● TASK INSTRUCTIONS: A faithful copy without images is required: write out all the records exactly.

● RECORDS FOR THE TASK:
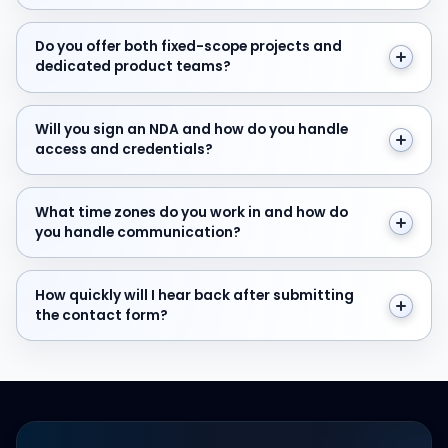
Do you offer both fixed-scope projects and dedicate
Do you offer both fixed-scope projects and
dedicated product teams?
Will you sign an NDA and how do you handle access and
Will you sign an NDA and how do you handle
access and credentials?
What time zones do you work in and how do you hand
What time zones do you work in and how do
you handle communication?
How quickly will I hear back after submitting the cont
How quickly will I hear back after submitting
the contact form?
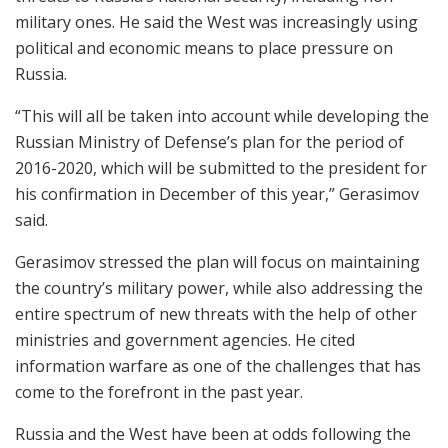
military ones. He said the West was increasingly using
political and economic means to place pressure on
Russia.
“This will all be taken into account while developing the
Russian Ministry of Defense’s plan for the period of
2016-2020, which will be submitted to the president for
his confirmation in December of this year,” Gerasimov
said.
Gerasimov stressed the plan will focus on maintaining
the country’s military power, while also addressing the
entire spectrum of new threats with the help of other
ministries and government agencies. He cited
information warfare as one of the challenges that has
come to the forefront in the past year.
Russia and the West have been at odds following the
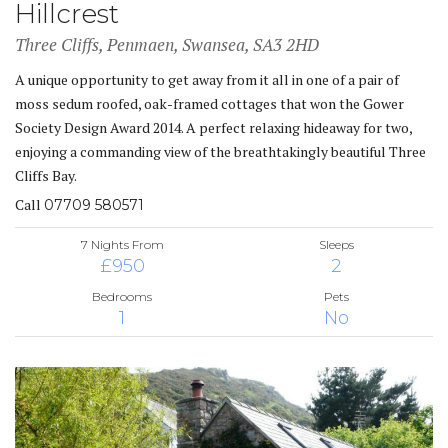
Hillcrest
Three Cliffs, Penmaen, Swansea, SA3 2HD
A unique opportunity to get away from it all in one of a pair of
moss sedum roofed, oak-framed cottages that won the Gower
Society Design Award 2014. A perfect relaxing hideaway for two,
enjoying a commanding view of the breathtakingly beautiful Three
Cliffs Bay.
Call
07709 580571
7 Nights From
Sleeps
£950
2
Bedrooms
Pets
1
No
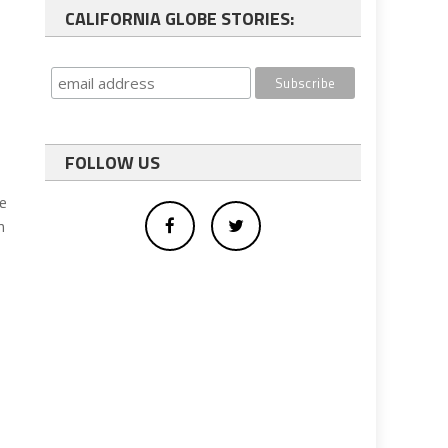
CALIFORNIA GLOBE STORIES:
FOLLOW US
he
n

● TASK RESPONSE:
Do you offer both fixed-scope projects and dedicate
Do you offer both fixed-scope projects and
dedicated product teams?
Will you sign an NDA and how do you handle access and
Will you sign an NDA and how do you handle
access and credentials?
What time zones do you work in and how do you hand
What time zones do you work in and how do
you handle communication?
How quickly will I hear back after submitting the cont
How quickly will I hear back after submitting
the contact form?
military ones. He said the West was increasingly using
political and economic means to place pressure on
Russia.
“This will all be taken into account while developing the
Russian Ministry of Defense’s plan for the period of
2016-2020, which will be submitted to the president for
his confirmation in December of this year,” Gerasimov
said.
Gerasimov stressed the plan will focus on maintaining
the country’s military power, while also addressing the
entire spectrum of new threats with the help of other
ministries and government agencies. He cited
information warfare as one of the challenges that has
come to the forefront in the past year.
Russia and the West have been at odds following the
Hillcrest
Three Cliffs, Penmaen, Swansea, SA3 2HD
A unique opportunity to get away from it all in one of a pair of
moss sedum roofed, oak-framed cottages that won the Gower
Society Design Award 2014. A perfect relaxing hideaway for two,
enjoying a commanding view of the breathtakingly beautiful Three
Cliffs Bay.
Call
07709 580571
7 Nights From
Sleeps
£950
2
Bedrooms
Pets
1
No
CALIFORNIA GLOBE STORIES:
FOLLOW US
he
n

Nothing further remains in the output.